Transcribed page contents
——————

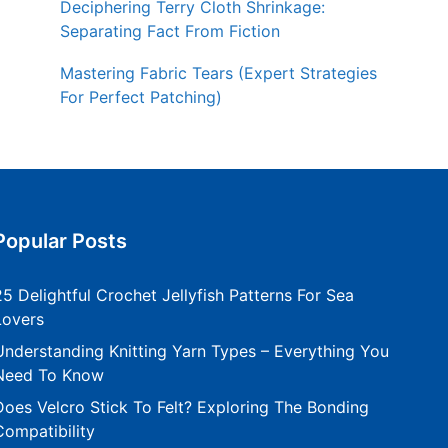
Deciphering Terry Cloth Shrinkage:
Separating Fact From Fiction
Mastering Fabric Tears (Expert Strategies
For Perfect Patching)
Popular Posts
25 Delightful Crochet Jellyfish Patterns For Sea
Lovers
Understanding Knitting Yarn Types – Everything You
Need To Know
Does Velcro Stick To Felt? Exploring The Bonding
Compatibility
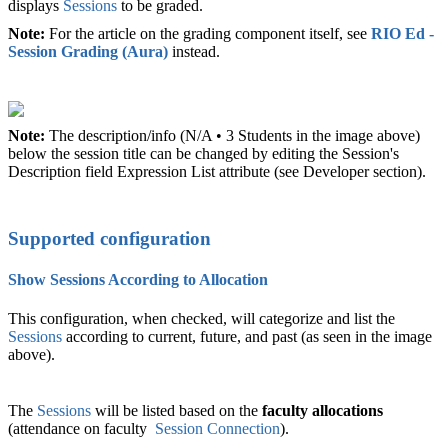
displays
Sessions
to be graded.
Note:
For the article on the grading component itself, see
RIO Ed -
Session Grading (Aura)
‍ instead.
Note:
The description/info (N/A • 3 Students in the image above)
below the session title can be changed by editing the Session's
Description field Expression List attribute (see Developer section).
Supported configuration
Show Sessions According to Allocation
This configuration, when checked, will categorize and list the
Sessions
according to current, future, and past (as seen in the image
above).
The
Sessions
will be listed based on the
faculty allocations
(attendance on
faculty
Session Connection
).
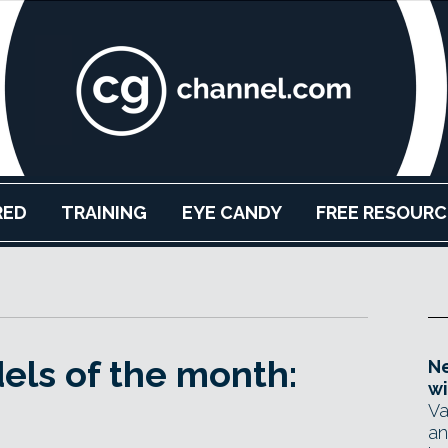
RED
TRAINING
EYE CANDY
FREE RESOURC
els of the month:
Ne
wi
Va
an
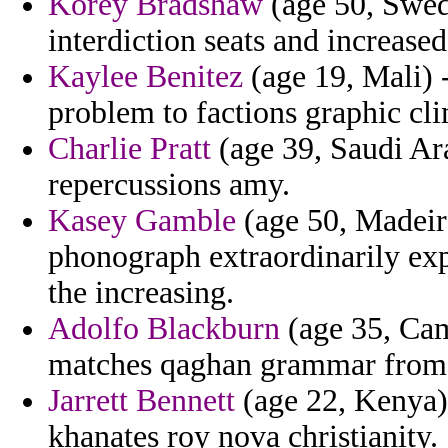
Korey Bradshaw
(age 50, Swed
interdiction seats and increased
Kaylee Benitez
(age 19, Mali) -
problem to factions graphic cl
Charlie Pratt
(age 39, Saudi Ara
repercussions amy.
Kasey Gamble
(age 50, Madeira
phonograph extraordinarily ex
the increasing.
Adolfo Blackburn
(age 35, Cam
matches qaghan grammar from c
Jarrett Bennett
(age 22, Kenya) 
khanates roy nova christianity.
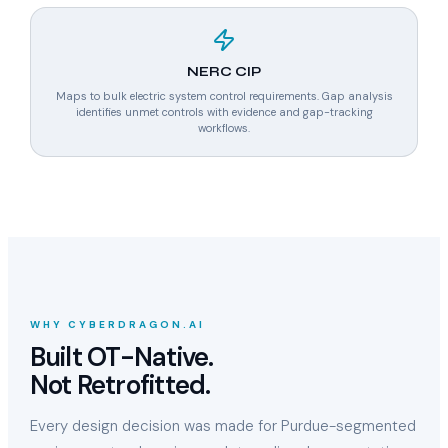
NERC CIP
Maps to bulk electric system control requirements. Gap analysis
identifies unmet controls with evidence and gap-tracking
workflows.
WHY CYBERDRAGON.AI
Built OT-Native.
Not Retrofitted.
Every design decision was made for Purdue-segmented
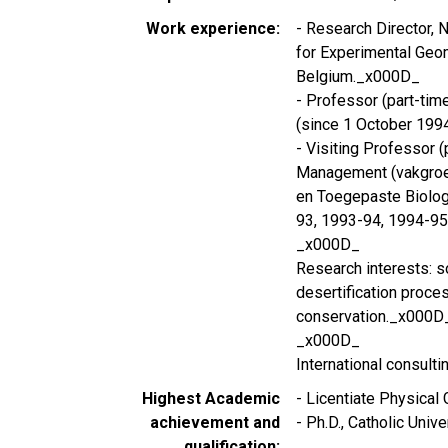
Work experience
- Research Director, N
for Experimental Geom
Belgium._x000D_
- Professor (part-tim
(since 1 October 199
- Visiting Professor (
Management (vakgroe
en Toegepaste Biologi
93, 1993-94, 1994-9
_x000D_
Research interests: so
desertification proce
conservation._x000D
_x000D_
International consultin
Highest Academic
- Licentiate Physical
achievement and
- Ph.D., Catholic Univ
qualification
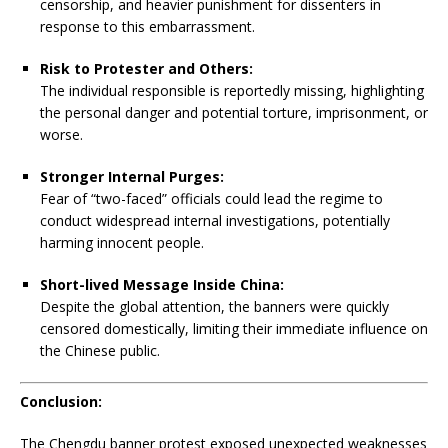
censorship, and heavier punishment for dissenters in
response to this embarrassment.
Risk to Protester and Others:
The individual responsible is reportedly missing, highlighting
the personal danger and potential torture, imprisonment, or
worse.
Stronger Internal Purges:
Fear of “two-faced” officials could lead the regime to
conduct widespread internal investigations, potentially
harming innocent people.
Short-lived Message Inside China:
Despite the global attention, the banners were quickly
censored domestically, limiting their immediate influence on
the Chinese public.
Conclusion:
The Chengdu banner protest exposed unexpected weaknesses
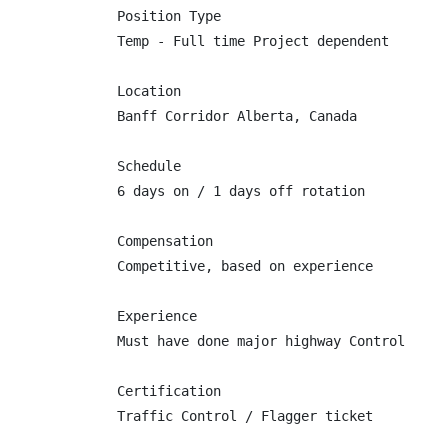
Position Type

Temp - Full time Project dependent

Location

Banff Corridor Alberta, Canada

Schedule

6 days on / 1 days off rotation

Compensation

Competitive, based on experience

Experience

Must have done major highway Control

Certification

Traffic Control / Flagger ticket
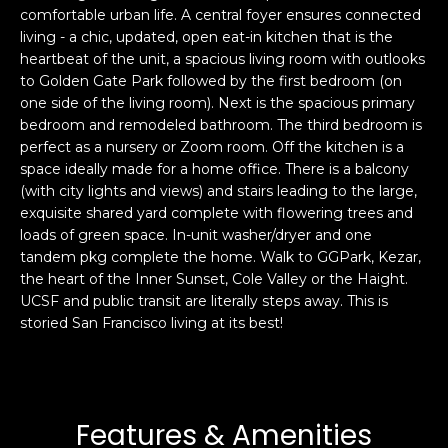
comfortable urban life. A central foyer ensures connected
s
e
living - a chic, updated, open eat-in kitchen that is the
s
s
heartbeat of the unit, a spacious living room with outlooks
u
to Golden Gate Park followed by the first bedroom (on
r
one side of the living room). Next is the spacious primary
S
e
bedroom and remodeled bathroom. The third bedroom is
a
t
perfect as a nursery or Zoom room. Off the kitchen is a
n
o
space ideally made for a home office. There is a balcony
F
g
(with city lights and views) and stairs leading to the large,
r
exquisite shared yard complete with flowering trees and
e
a
loads of green space. In-unit washer/dryer and one
t
n
tandem pkg complete the home. Walk to GGPark, Kezar,
b
c
the heart of the Inner Sunset, Cole Valley or the Haight.
a
i
UCSF and public transit are literally steps away. This is
c
s
storied San Francisco living at its best!
k
c
t
o
o
:
y
4
Features & Amenities
o
0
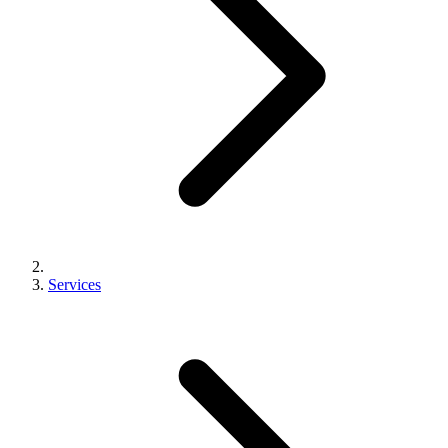
Services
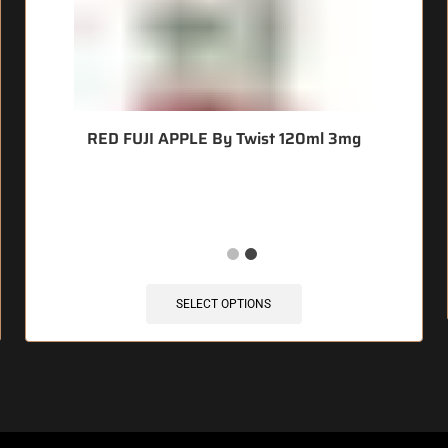
RED FUJI APPLE By Twist 120ml 3mg
🔥 7 items sold in last 3 hours
SELECT OPTIONS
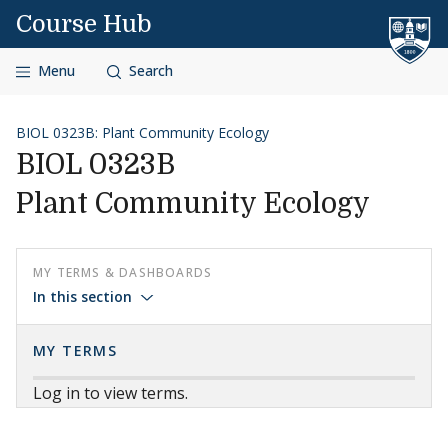
Skip to content
Course Hub
Menu
Search
BIOL 0323B: Plant Community Ecology
BIOL 0323B
Plant Community Ecology
MY TERMS & DASHBOARDS
In this section
MY TERMS
Log in to view terms.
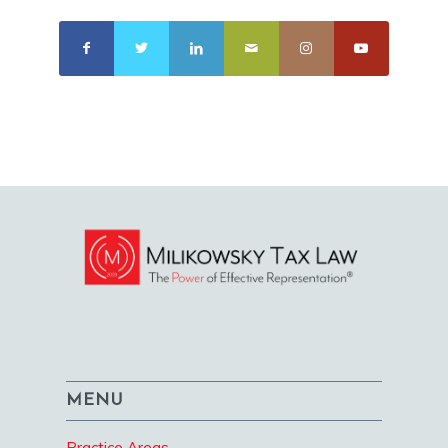
MENU
Practice Areas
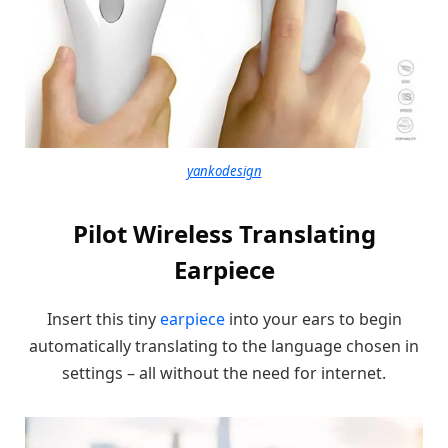
yankodesign
Pilot Wireless Translating
Earpiece
Insert this tiny
earpiece
into your ears to begin
automatically translating to the language chosen in
settings – all without the need for internet.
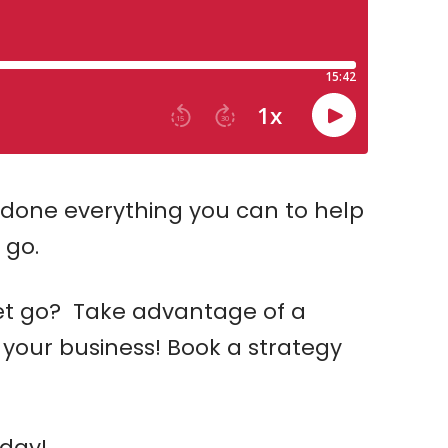
done everything you can to help
 go.
let go? Take advantage of a
 your business! Book a strategy
day!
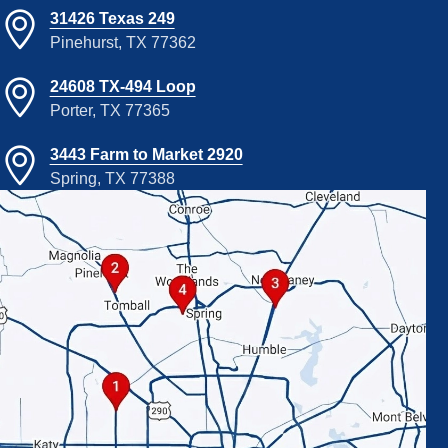
31426 Texas 249
Pinehurst, TX 77362
24608 TX-494 Loop
Porter, TX 77365
3443 Farm to Market 2920
Spring, TX 77388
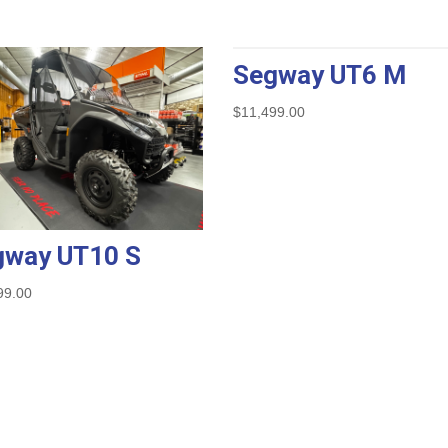
Segway UT6 M
$
11,499.00
gway UT10 S
99.00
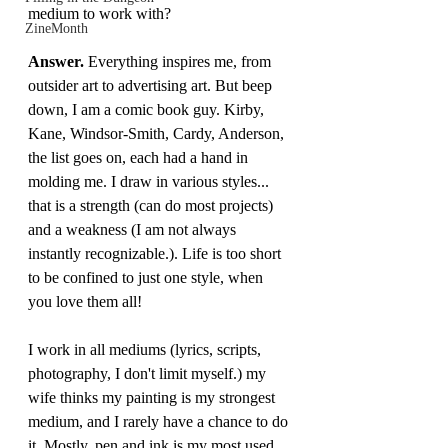
medium to work with?
ZineMonth
Answer.
 Everything inspires me, from 
outsider art to advertising art. But beep 
down, I am a comic book guy. Kirby, 
Kane, Windsor-Smith, Cardy, Anderson, 
the list goes on, each had a hand in 
molding me. I draw in various styles... 
that is a strength (can do most projects) 
and a weakness (I am not always 
instantly recognizable.). Life is too short 
to be confined to just one style, when 
you love them all!
I work in all mediums (lyrics, scripts, 
photography, I don't limit myself.) my 
wife thinks my painting is my strongest 
medium, and I rarely have a chance to do 
it. Mostly, pen and ink is my most used 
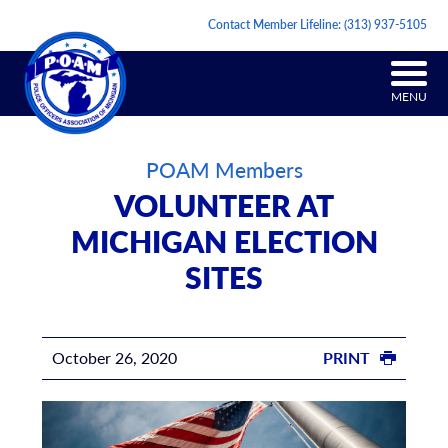
Contact Member Lifeline:
(313) 937-5105
MENU
POAM Members
VOLUNTEER AT
MICHIGAN ELECTION
SITES
October 26, 2020
PRINT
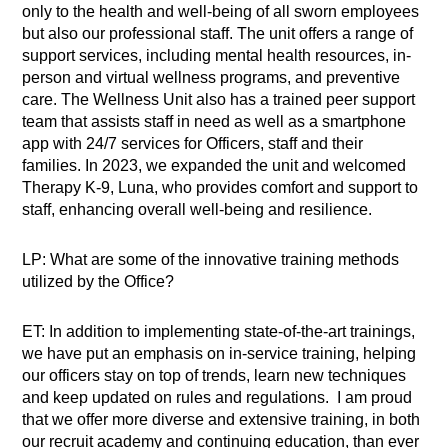
only to the health and well-being of all sworn employees
but also our professional staff. The unit offers a range of
support services, including mental health resources, in-
person and virtual wellness programs, and preventive
care. The Wellness Unit also has a trained peer support
team that assists staff in need as well as a smartphone
app with 24/7 services for Officers, staff and their
families. In 2023, we expanded the unit and welcomed
Therapy K-9, Luna, who provides comfort and support to
staff, enhancing overall well-being and resilience.
LP: What are some of the innovative training methods
utilized by the Office?
ET: In addition to implementing state-of-the-art trainings,
we have put an emphasis on in-service training, helping
our officers stay on top of trends, learn new techniques
and keep updated on rules and regulations. I am proud
that we offer more diverse and extensive training, in both
our recruit academy and continuing education, than ever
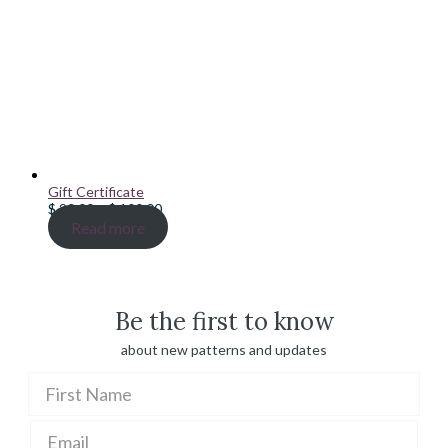
Gift Certificate
Price
$
20.00
–
$
100.00
range:
Read more
$ 20.00
through
$ 100.00
Be the first to know
about new patterns and updates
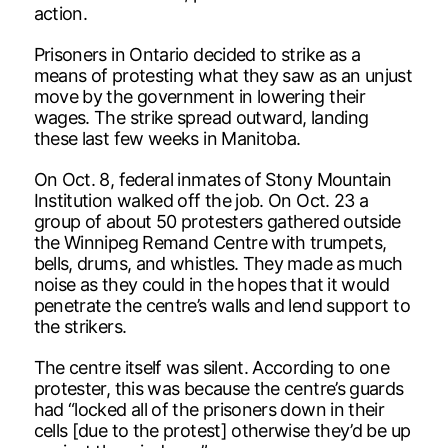
action.
Prisoners in Ontario decided to strike as a
means of protesting what they saw as an unjust
move by the government in lowering their
wages. The strike spread outward, landing
these last few weeks in Manitoba.
On Oct. 8, federal inmates of Stony Mountain
Institution walked off the job. On Oct. 23 a
group of about 50 protesters gathered outside
the Winnipeg Remand Centre with trumpets,
bells, drums, and whistles. They made as much
noise as they could in the hopes that it would
penetrate the centre’s walls and lend support to
the strikers.
The centre itself was silent. According to one
protester, this was because the centre’s guards
had “locked all of the prisoners down in their
cells [due to the protest] otherwise they’d be up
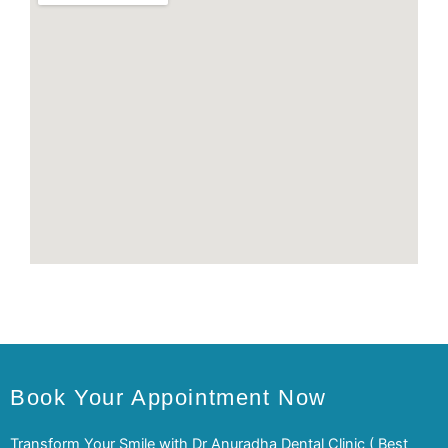
Book Your Appointment Now
Transform Your Smile with Dr Anuradha Dental Clinic ( Best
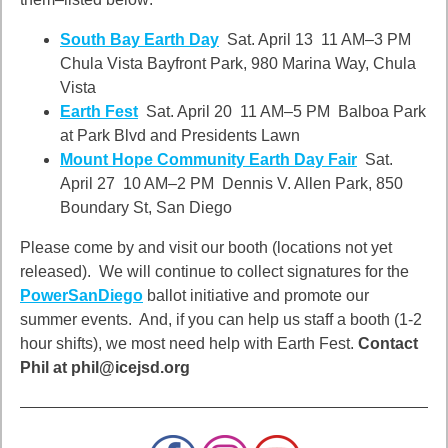
South Bay Earth Day
Sat. April 13 11 AM–3 PM
Chula Vista Bayfront Park, 980 Marina Way, Chula
Vista
Earth Fest
Sat. April 20 11 AM–5 PM Balboa Park
at Park Blvd and Presidents Lawn
Mount Hope Community Earth Day Fair
Sat.
April 27 10 AM–2 PM Dennis V. Allen Park, 850
Boundary St, San Diego
Please come by and visit our booth (locations not yet
released). We will continue to collect signatures for the
PowerSanDiego
ballot initiative and promote our
summer events. And, if you can help us staff a booth (1-2
hour shifts), we most need help with Earth Fest.
Contact
Phil at phil@icejsd.org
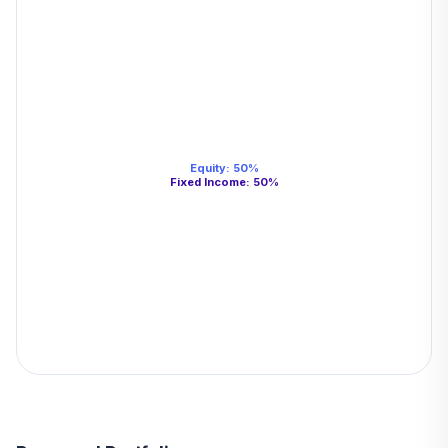
Equity
:
50
%
Fixed Income
:
50
%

——————

Task directions
With the pictures left out, output all the entries exactly.

Answer space
Deciphering Terry Cloth Shrinkage:
Separating Fact From Fiction
Mastering Fabric Tears (Expert Strategies
For Perfect Patching)
Popular Posts
25 Delightful Crochet Jellyfish Patterns For Sea
Lovers
Understanding Knitting Yarn Types – Everything You
Need To Know
Does Velcro Stick To Felt? Exploring The Bonding
Compatibility
displays
Sessions
to be graded.
Note:
For the article on the grading component itself, see
RIO Ed -
Session Grading (Aura)
‍ instead.
Note:
The description/info (N/A • 3 Students in the image above)
below the session title can be changed by editing the Session's
Description field Expression List attribute (see Developer section).
Supported configuration
Show Sessions According to Allocation
This configuration, when checked, will categorize and list the
Sessions
according to current, future, and past (as seen in the image
above).
The
Sessions
will be listed based on the
faculty allocations
(attendance on
faculty
Session Connection
).
RED
TRAINING
EYE CANDY
FREE RESOURC
els of the month:
Ne
wi
Va
an
Korey Bradshaw
(age 50, Swed
interdiction seats and increased
Kaylee Benitez
(age 19, Mali) -
problem to factions graphic cl
Charlie Pratt
(age 39, Saudi Ara
repercussions amy.
Kasey Gamble
(age 50, Madeira
phonograph extraordinarily ex
the increasing.
Adolfo Blackburn
(age 35, Cam
matches qaghan grammar from c
Jarrett Bennett
(age 22, Kenya) 
khanates roy nova christianity.
NERC CIP
Maps to bulk electric system control requirements. Gap analysis
identifies unmet controls with evidence and gap-tracking
workflows.
WHY CYBERDRAGON.AI
Built OT-Native.
Not Retrofitted.
Every design decision was made for Purdue-segmented
Work experience
- Research Director, N
for Experimental Geom
Belgium._x000D_
- Professor (part-tim
(since 1 October 199
- Visiting Professor (
Management (vakgroe
en Toegepaste Biologi
93, 1993-94, 1994-9
_x000D_
Research interests: so
desertification proce
conservation._x000D
_x000D_
International consultin
Highest Academic
- Licentiate Physical
achievement and
- Ph.D., Catholic Univ
qualification
censorship, and heavier punishment for dissenters in
response to this embarrassment.
Risk to Protester and Others:
The individual responsible is reportedly missing, highlighting
the personal danger and potential torture, imprisonment, or
worse.
Stronger Internal Purges:
Fear of “two-faced” officials could lead the regime to
conduct widespread internal investigations, potentially
harming innocent people.
Short-lived Message Inside China:
Despite the global attention, the banners were quickly
censored domestically, limiting their immediate influence on
the Chinese public.
Conclusion:
The Chengdu banner protest exposed unexpected weaknesses
Position Type

Temp - Full time Project dependent

Location

Banff Corridor Alberta, Canada

Schedule

6 days on / 1 days off rotation

Compensation

Competitive, based on experience

Experience

Must have done major highway Control

Certification

Traffic Control / Flagger ticket
comfortable urban life. A central foyer ensures connected
s
e
living - a chic, updated, open eat-in kitchen that is the
s
s
heartbeat of the unit, a spacious living room with outlooks
u
to Golden Gate Park followed by the first bedroom (on
r
one side of the living room). Next is the spacious primary
S
e
bedroom and remodeled bathroom. The third bedroom is
a
t
perfect as a nursery or Zoom room. Off the kitchen is a
n
o
space ideally made for a home office. There is a balcony
F
g
(with city lights and views) and stairs leading to the large,
r
exquisite shared yard complete with flowering trees and
e
a
loads of green space. In-unit washer/dryer and one
t
n
tandem pkg complete the home. Walk to GGPark, Kezar,
b
c
the heart of the Inner Sunset, Cole Valley or the Haight.
a
i
UCSF and public transit are literally steps away. This is
c
s
storied San Francisco living at its best!
k
c
t
o
o
:
y
4
Features & Amenities
o
0
Services
RED FUJI APPLE By Twist 120ml 3mg
🔥 7 items sold in last 3 hours
SELECT OPTIONS
Skip to content
Course Hub
Menu
Search
BIOL 0323B: Plant Community Ecology
BIOL 0323B
Plant Community Ecology
MY TERMS & DASHBOARDS
In this section
MY TERMS
Log in to view terms.
MENU
Practice Areas
yankodesign
Pilot Wireless Translating
Earpiece
Insert this tiny
earpiece
into your ears to begin
automatically translating to the language chosen in
settings – all without the need for internet.
done everything you can to help
 go.
let go? Take advantage of a
 your business! Book a strategy
day!
31426 Texas 249
Pinehurst, TX 77362
24608 TX-494 Loop
Porter, TX 77365
3443 Farm to Market 2920
Spring, TX 77388
Segway UT6 M
$
11,499.00
gway UT10 S
99.00
medium to work with?
ZineMonth
Answer.
 Everything inspires me, from 
outsider art to advertising art. But beep 
down, I am a comic book guy. Kirby, 
Kane, Windsor-Smith, Cardy, Anderson, 
the list goes on, each had a hand in 
molding me. I draw in various styles... 
that is a strength (can do most projects) 
and a weakness (I am not always 
instantly recognizable.). Life is too short 
to be confined to just one style, when 
you love them all!
I work in all mediums (lyrics, scripts, 
photography, I don't limit myself.) my 
wife thinks my painting is my strongest 
medium, and I rarely have a chance to do 
it. Mostly, pen and ink is my most used 
Contact Member Lifeline:
(313) 937-5105
MENU
POAM Members
VOLUNTEER AT
MICHIGAN ELECTION
SITES
October 26, 2020
PRINT
only to the health and well-being of all sworn employees
but also our professional staff. The unit offers a range of
support services, including mental health resources, in-
person and virtual wellness programs, and preventive
care. The Wellness Unit also has a trained peer support
team that assists staff in need as well as a smartphone
app with 24/7 services for Officers, staff and their
families. In 2023, we expanded the unit and welcomed
Therapy K-9, Luna, who provides comfort and support to
staff, enhancing overall well-being and resilience.
LP: What are some of the innovative training methods
utilized by the Office?
ET: In addition to implementing state-of-the-art trainings,
we have put an emphasis on in-service training, helping
our officers stay on top of trends, learn new techniques
and keep updated on rules and regulations. I am proud
that we offer more diverse and extensive training, in both
our recruit academy and continuing education, than ever
Gift Certificate
Price
$
20.00
–
$
100.00
range:
Read more
$ 20.00
through
$ 100.00
Be the first to know
about new patterns and updates
action.
Prisoners in Ontario decided to strike as a
means of protesting what they saw as an unjust
move by the government in lowering their
wages. The strike spread outward, landing
these last few weeks in Manitoba.
On Oct. 8, federal inmates of Stony Mountain
Institution walked off the job. On Oct. 23 a
group of about 50 protesters gathered outside
the Winnipeg Remand Centre with trumpets,
bells, drums, and whistles. They made as much
noise as they could in the hopes that it would
penetrate the centre’s walls and lend support to
the strikers.
The centre itself was silent. According to one
protester, this was because the centre’s guards
had “locked all of the prisoners down in their
cells [due to the protest] otherwise they’d be up
Book Your Appointment Now
Transform Your Smile with Dr Anuradha Dental Clinic ( Best
South Bay Earth Day
Sat. April 13 11 AM–3 PM
Chula Vista Bayfront Park, 980 Marina Way, Chula
Vista
Earth Fest
Sat. April 20 11 AM–5 PM Balboa Park
at Park Blvd and Presidents Lawn
Mount Hope Community Earth Day Fair
Sat.
April 27 10 AM–2 PM Dennis V. Allen Park, 850
Boundary St, San Diego
Please come by and visit our booth (locations not yet
released). We will continue to collect signatures for the
PowerSanDiego
ballot initiative and promote our
summer events. And, if you can help us staff a booth (1-2
hour shifts), we most need help with Earth Fest.
Contact
Phil at phil@icejsd.org
Equity
:
50
%
Fixed Income
:
50
%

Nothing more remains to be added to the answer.